🤖 AI Summary
In mobile deployment scenarios, inaccurate base positioning of the FANUC CRX-10iA/L collaborative robot leads to trajectory execution failure.
Method: We propose a robust base pose optimization method that integrates α-shape boundary extraction and Voronoi diagram analysis to compute the largest inscribed circle within the workspace—serving as a fault-tolerant region. A pose-error-aware robustness criterion is formulated to systematically evaluate the feasibility of all 16 inverse kinematic solutions. Particle swarm optimization jointly optimizes base pose by incorporating Jacobian-based trajectory tracking error and geometric/kinematic constraint verification.

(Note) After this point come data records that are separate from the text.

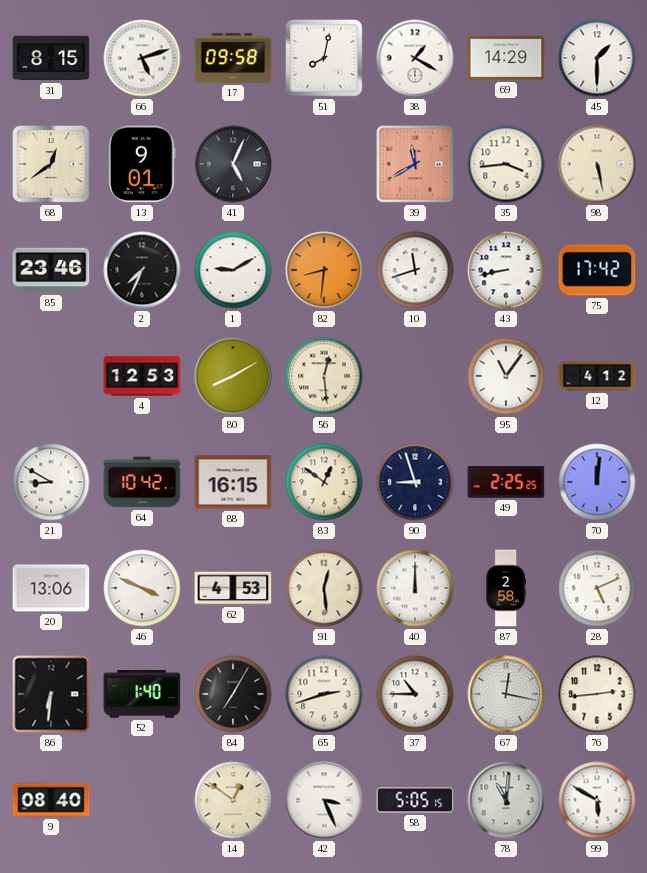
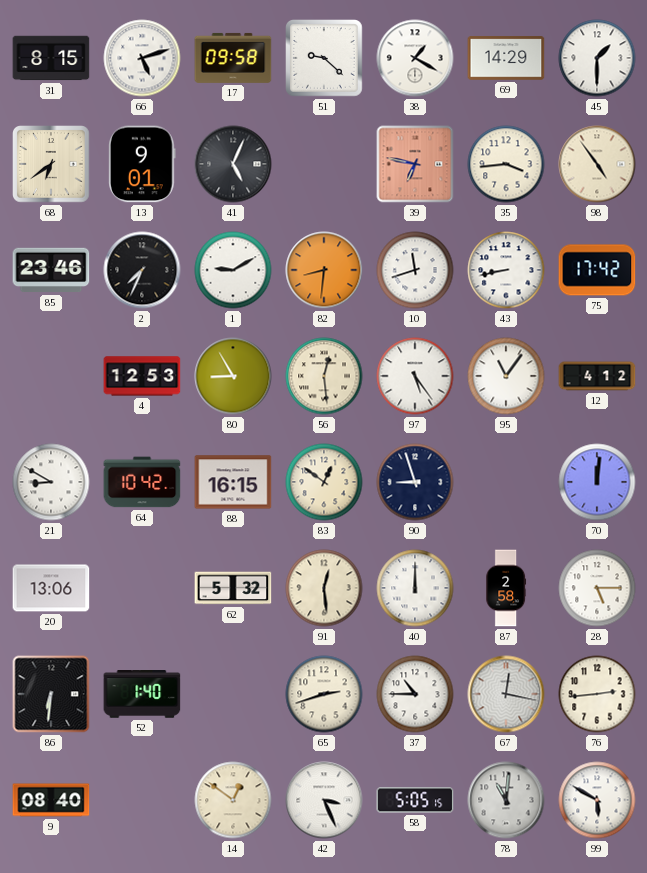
51: 8:02 -> 9:22
68: 12:39 -> 6:39
39: 11:40 -> 6:47
98: 5:28 -> 4:54
80: 8:10 -> 8:55
97: none -> 5:24
49: 2:25 -> none
46: 3:49 -> none
62: 4:53 -> 5:32
28: 5:11 -> 5:15
84: 7:05 -> none
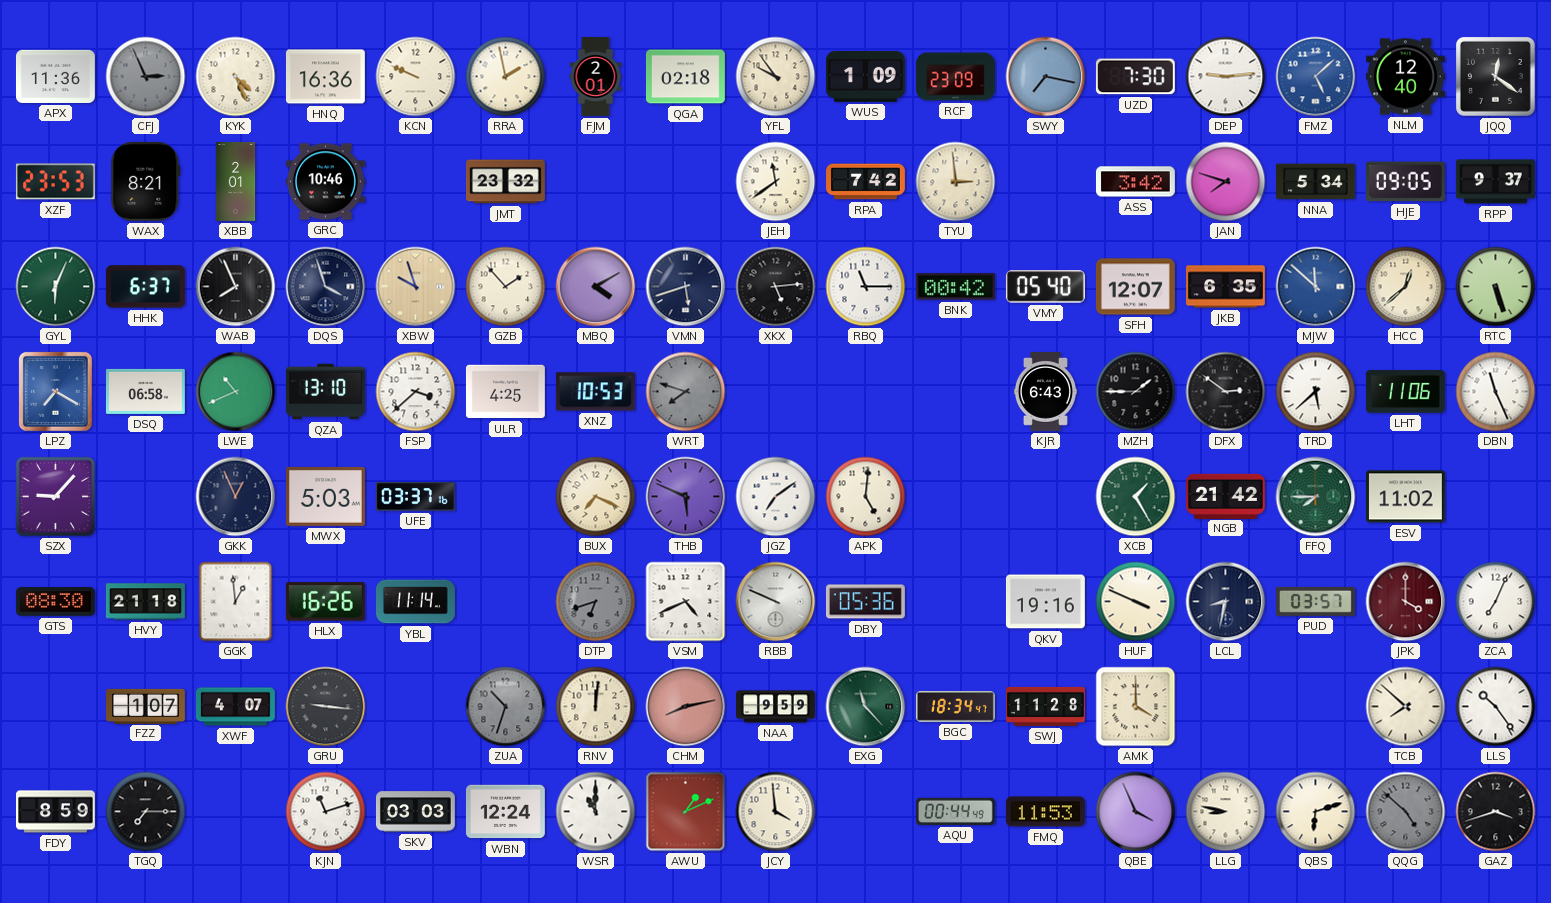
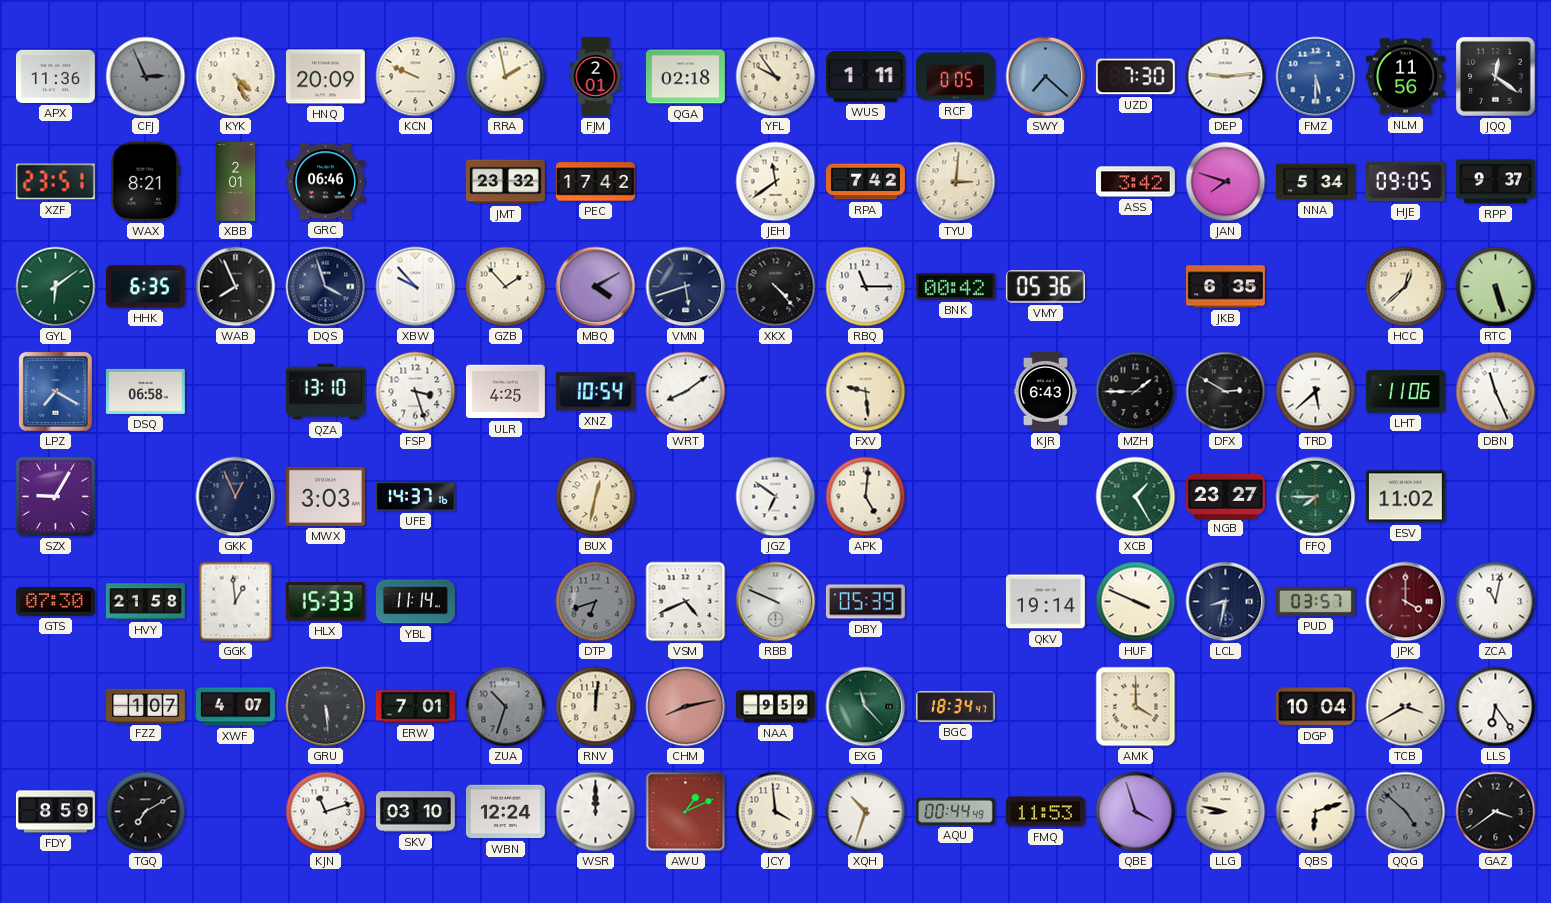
HNQ: 16:36 -> 20:09
WUS: 1:09 -> 1:11
RCF: 23:09 -> 0:05
SWY: 7:17 -> 7:22
FMZ: 5:08 -> 5:30
NLM: 12:40 -> 11:56
XZF: 23:53 -> 23:51
GRC: 10:46 -> 06:46
PEC: none -> 17:42
TYU: 2:59 -> 3:01
GYL: 6:04 -> 6:09
HHK: 6:37 -> 6:35
XBW: 9:57 -> 9:53
XBW dial: champagne -> white
XKX: 5:14 -> 4:23
VMY: 05:40 -> 05:36
SFH: 12:07 -> none
MJW: 11:52 -> none
LWE: 10:41 -> none
FSP: 3:38 -> 3:27
XNZ: 10:53 -> 10:54
WRT: 7:48 -> 8:09
WRT dial: grey -> white
FXV: none -> 9:29
DFX: 2:51 -> 2:50
SZX: 9:07 -> 9:05
MWX: 5:03 -> 3:03
UFE: 03:37 -> 14:37
BUX: 7:19 -> 12:32
THB: 5:49 -> none
JGZ: 7:09 -> 6:51
NGB: 21:42 -> 23:27
GTS: 08:30 -> 07:30
HVY: 21:18 -> 21:58
HLX: 16:26 -> 15:33
DBY: 05:36 -> 05:39
QKV: 19:16 -> 19:14
ZCA: 7:04 -> 11:02
GRU: 9:16 -> 5:29
ERW: none -> 7:01
SWJ: 11:28 -> none
DGP: none -> 10:04
TCB: 7:52 -> 3:40
LLS: 10:24 -> 6:24
TGQ: 7:15 -> 7:10
SKV: 03:03 -> 03:10
WSR: 11:00 -> 12:00
XQH: none -> 10:33
QBE: 3:56 -> 3:57
GAZ: 3:42 -> 3:39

Contribution/Results: Our approach explicitly models installation deviations—overcoming limitations of frameworks like MoveIt, which assume a single inverse solution and static workspace boundaries. Experiments demonstrate significant improvements in trajectory feasibility under joint limit, singularity, and workspace constraints, achieving a 32.7% increase in execution success rate in mobile deployment settings.
📝 Abstract
This study presents a methodology for determining the optimal base placement of a Fanuc CRX10iA/L collaborative robot for a desired trajectory corresponding to an industrial task. The proposed method uses a particle swarm optimization algorithm that explores the search space to find positions for performing the trajectory. An α-shape algorithm is then used to draw the borders of the feasibility areas, and the largest circle inscribed is calculated from the Voronoi diagrams. The aim of this approach is to provide a robustness criterion in the context of robot placement inaccuracies that may be encountered, for example, if the robot is placed on a mobile base when the system is deployed by an operator. The approach developed uses an inverse kinematics model to evaluate all initial configurations, then moves the robot end-effector along the reference trajectory using the Jacobian matrix and assigns a score to the attempt. For the Fanuc CRX10iA/L robot, there can be up to 16 solutions to the inverse kinematics model. The calculation of these solutions is not trivial and requires a specific study that planning tools such as MoveIt cannot fully take into account. Additionally, the optimization process must consider constraints such as joint limits, singularities, and workspace limitations to ensure feasible and efficient trajectory execution.